[Start of Attachment]

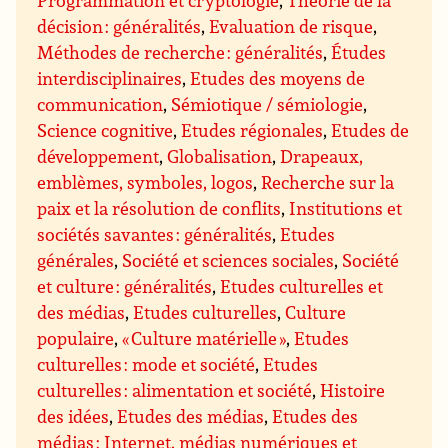
Programmation et cryptologie
,
Théorie de la
décision : généralités
,
Evaluation de risque
,
Méthodes de recherche : généralités
,
Études
interdisciplinaires
,
Etudes des moyens de
communication
,
Sémiotique / sémiologie
,
Science cognitive
,
Etudes régionales
,
Etudes de
développement
,
Globalisation
,
Drapeaux,
emblèmes, symboles, logos
,
Recherche sur la
paix et la résolution de conflits
,
Institutions et
sociétés savantes : généralités
,
Etudes
générales
,
Société et sciences sociales
,
Société
et culture : généralités
,
Etudes culturelles et
des médias
,
Etudes culturelles
,
Culture
populaire
,
« Culture matérielle »
,
Etudes
culturelles : mode et société
,
Etudes
culturelles : alimentation et société
,
Histoire
des idées
,
Etudes des médias
,
Etudes des
médias : Internet, médias numériques et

[End of Attachment]

At the line with "culturelles : alimentation et société", begin reproducing the material above exactly, and continue through its last line.

culturelles : alimentation et société
,
Histoire
des idées
,
Etudes des médias
,
Etudes des
médias : Internet, médias numériques et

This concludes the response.